Kindle Unlimited features include:

  • Unlimited reading: Access over 600,000 books including best sellers like The Lord of the Rings trilogy, the Harry Potter series, Diary of a Wimpy Kid books, Flash Boys: A Wall Street Revolt, Water for Elephants, Oh Myyy! – There Goes The Internet, The 7 Habits of Highly Effective People, All the King’s Men, Wonder Boys, Ask for It, The Princess Bride, The 5 Love Languages: The Secret to Love that Lasts, The Atlantis Gene, Kitchen Confidential, The Sisterhood, Crazy Little Thing, The Blind Side, and The Giver, plus thousands of classics such as Animal Farm, To the Lighthouse, 2001: A Space Odyssey, Cat’s Cradle, and The Good Earth, as well as books featuring beloved children’s characters from Sesame Street, and useful reference titles including books from the For Dummies series and Lonely Planet travel guides.

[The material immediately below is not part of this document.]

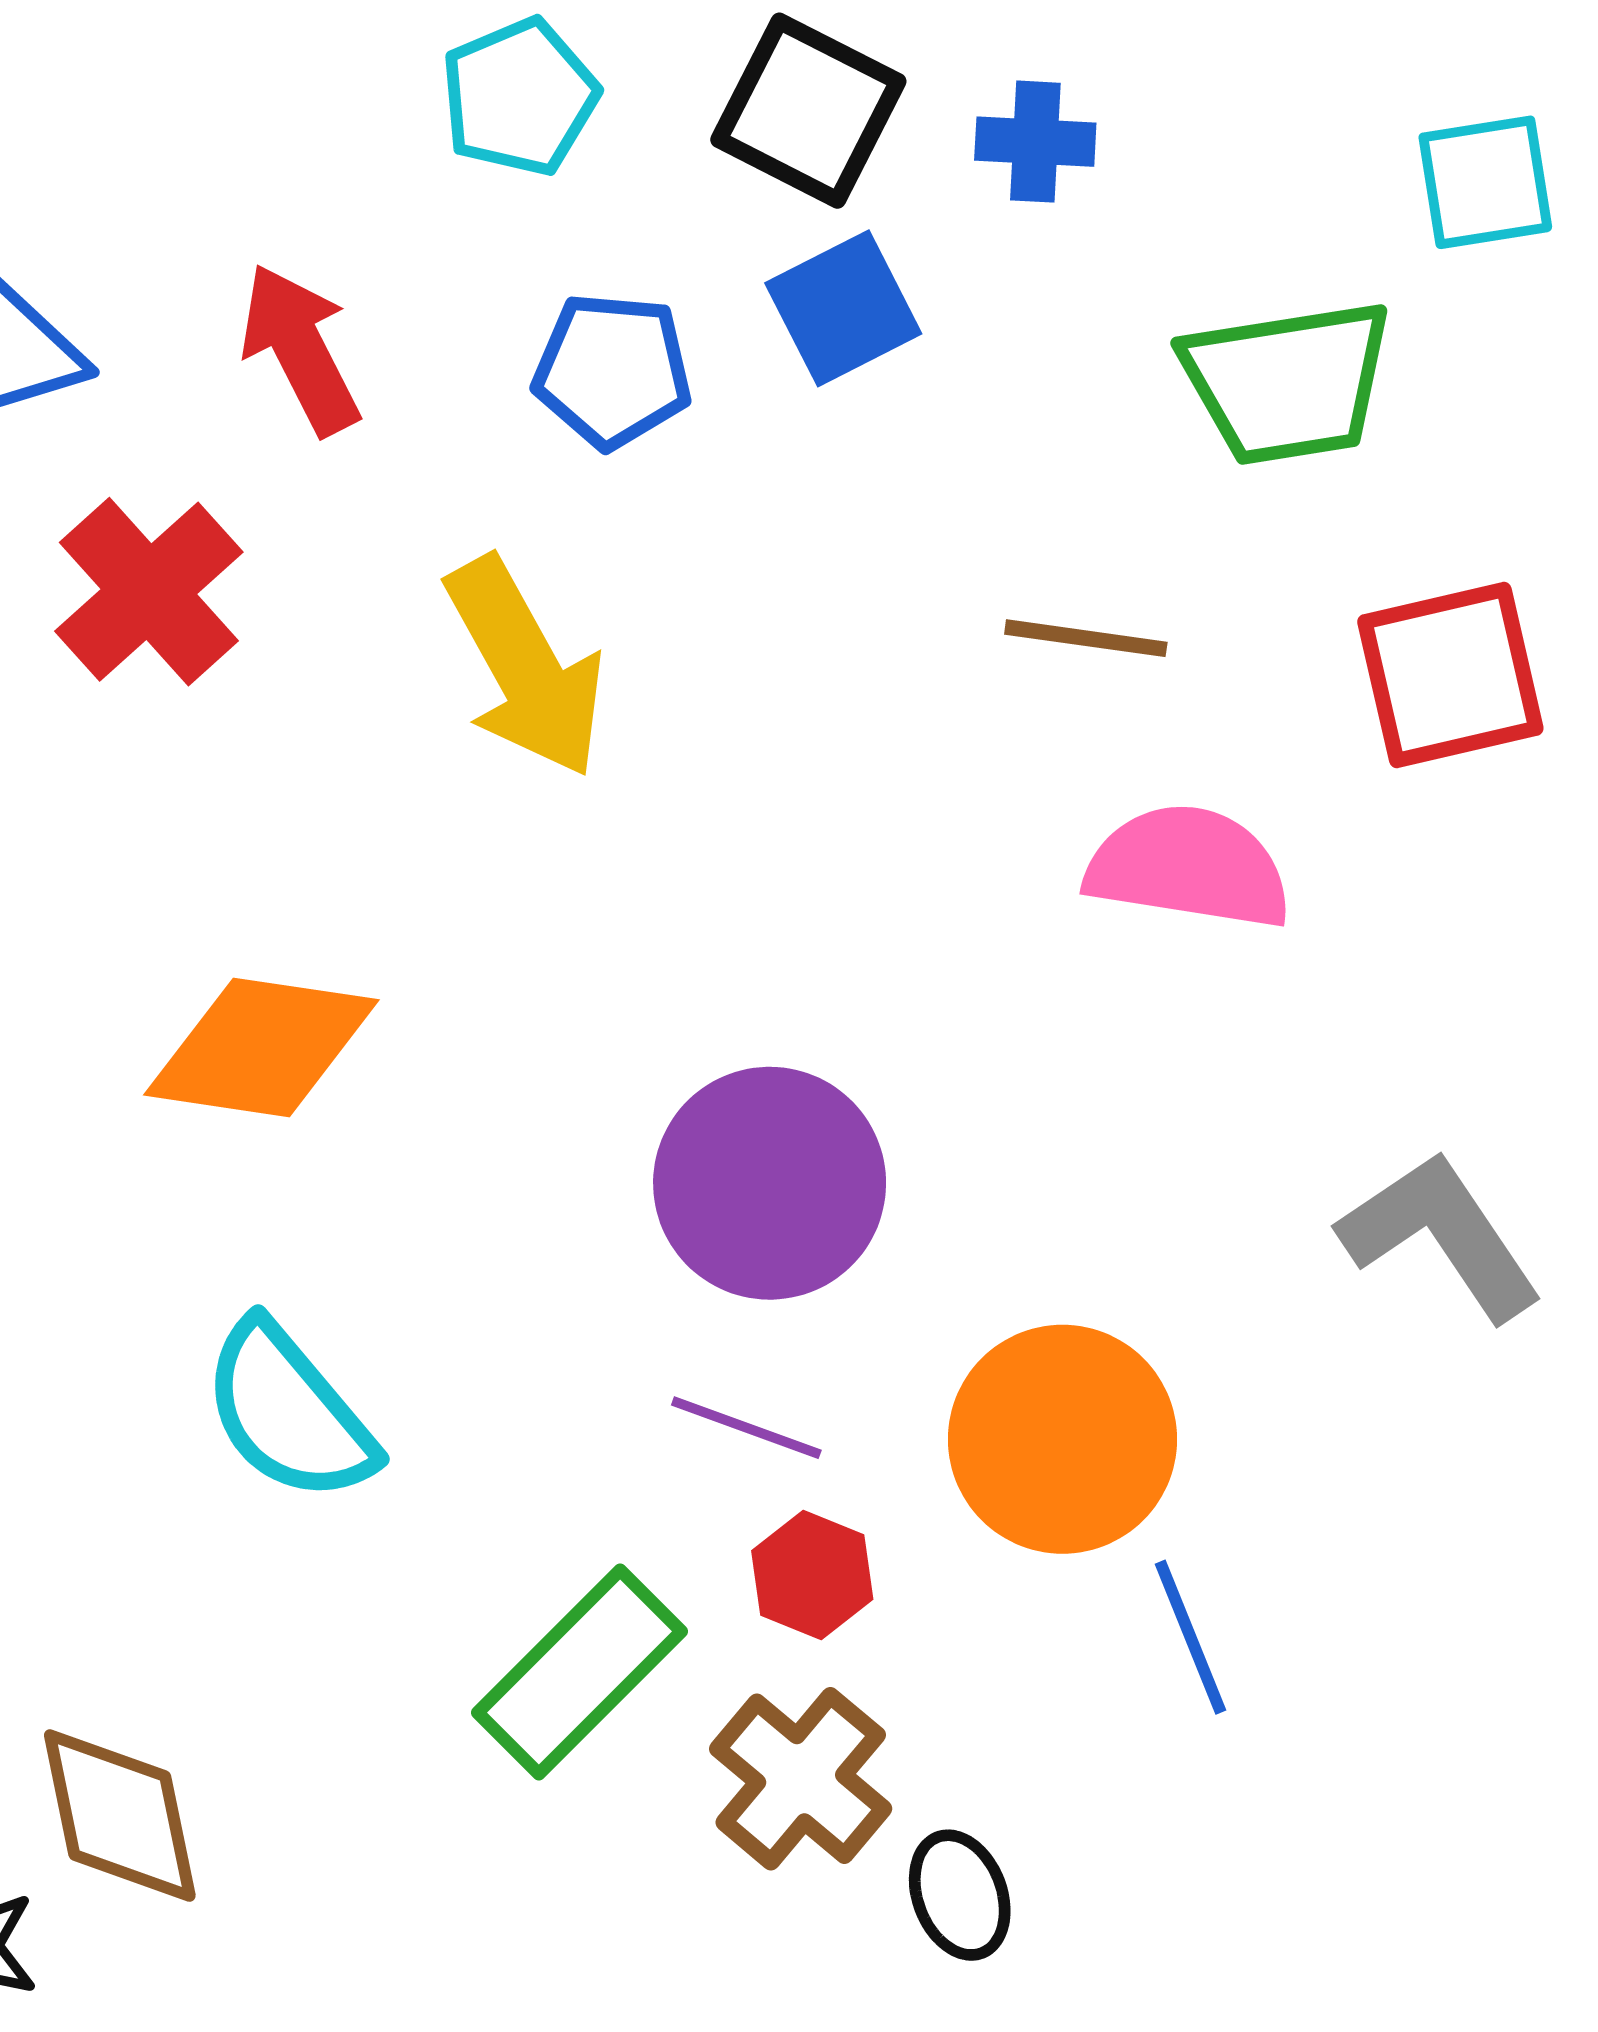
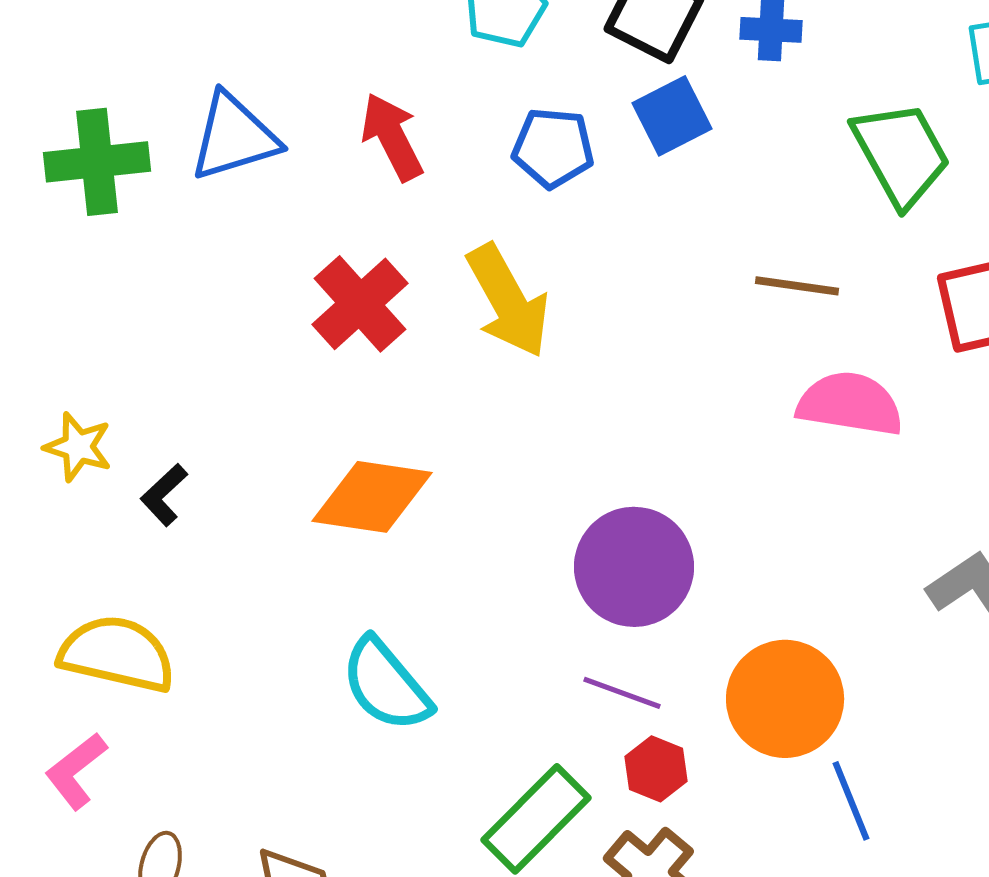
green trapezoid: (1287, 382) -> (901, 154), turned -110
red cross: (149, 592) -> (360, 304), moved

  • Unlimited listening: Keep the story going with unlimited access to more than 2,000 audiobooks from Audible with Whispersync for Voice, and switch seamlessly between reading and listening to customer favorites like the Hunger Games trilogy, Life of Pi, The Handmaid’s Tale, Capital in the Twenty-First Century, The Great Santini, The Man Who Mistook His Wife for a Hat, Winter’s Tale, Boardwalk Empire, El Narco, Upstairs at the White House: My Life with the First Ladies, Merle’s Door: Lessons from a Freethinking Dog, The Finisher, Johnny Carson, The Stranger I Married, and Life Code.
  • Kindle exclusives: Choose from hundreds of thousands of books only found on Kindle, including Brilliance by Marcus Sakey, The Hangman’s Daughter series by Oliver Pötzsch, War Brides by Helen Bryan, Ed McBain’s 87th Precinct and Matthew Hope books, When I Found You by Catherine Ryan Hyde, Whiskey Sour by J.A. Konrath, Chasing Shadows by CJ Lyons, and Sick by Brett Battles.
  • Short Reads: For a quick escape, select from thousands of books that are 100 pages or less, including Kindle Singles from Stephen King, Andy Borowitz, and Nelson DeMille, and short fiction from Amazon Publishing’s StoryFront imprint.
  • Free three-month Audible membership: In addition to the thousands of professionally narrated audiobooks from Audible included in Kindle Unlimited, subscribers get a complimentary three-month Audible membership, with access to more than 150,000 titles.
  • Popular Kindle features: Enjoy all the great Kindle features customers love such as Whispersync, Popular Highlights, X-Ray, customer reviews, and Goodreads integration.
  • Read and listen everywhere: Access across Kindle devices and free Kindle reading apps for iPhone, iPad, Android tablets and phones, Windows Phone, BlackBerry, PC, Mac and Windows 8–so you always have your library with you and never lose your place.